Although various examples have been described above, with each example having certain features, it should be understood that it is not necessary for a particular feature of one example to be used exclusively with that example. Instead, any of the features described above and/or depicted in the drawings can be combined with any of the examples, in addition to or in substitution for any of the other features of those examples. One example's features are not mutually exclusive to another example's features. Instead, the scope of this disclosure encompasses any combination of any of the features.

Although each example described above includes a certain combination of features, it should be understood that it is not necessary for all features of an example to be used. Instead, any of the features described above can be used, without any other particular feature or features also being used.

It should be understood that the various embodiments described herein may be utilized in various orientations, such as inclined, inverted, horizontal, vertical, etc., and in various configurations, without departing from the principles of this disclosure. The embodiments are described merely as examples of useful applications of the principles of the disclosure, which is not limited to any specific details of these embodiments.

In the above description of the representative examples, directional terms (such as, "above," "below," "upper," "lower," "upward," "downward," etc.) are used for convenience in referring to the accompanying drawings. However, it should be clearly understood that the scope of this disclosure is not limited to any particular directions described herein.

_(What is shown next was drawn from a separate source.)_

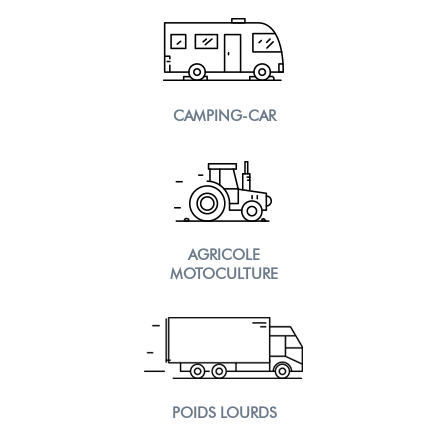
CAMPING-CAR
AGRICOLE
MOTOCULTURE
POIDS LOURDS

The terms "including," "includes," "comprising," "comprises," and similar terms are used in a non-limiting sense in this specification. For example, if a system, method, apparatus, device, etc., is described as "including" a certain feature or element, the system, method, apparatus, device, etc., can include that feature or element, and can also include other features or elements. Similarly, the term "comprises" is considered to mean "comprises, but is not limited to." Of course, a person skilled in the art would, upon a careful consideration of the above description of representative embodiments of the disclosure, readily appreciate that many modifications, additions, substitutions, deletions, and other changes may be made to the specific embodiments, and such changes are contemplated by the principles of this disclosure. For example, structures disclosed as being separately formed can, in other examples, be integrally formed and vice versa. Accordingly, the foregoing detailed description is to be clearly understood as being given by way of illustration and example only, the spirit and scope of the invention being limited solely by the appended claims and their equivalents.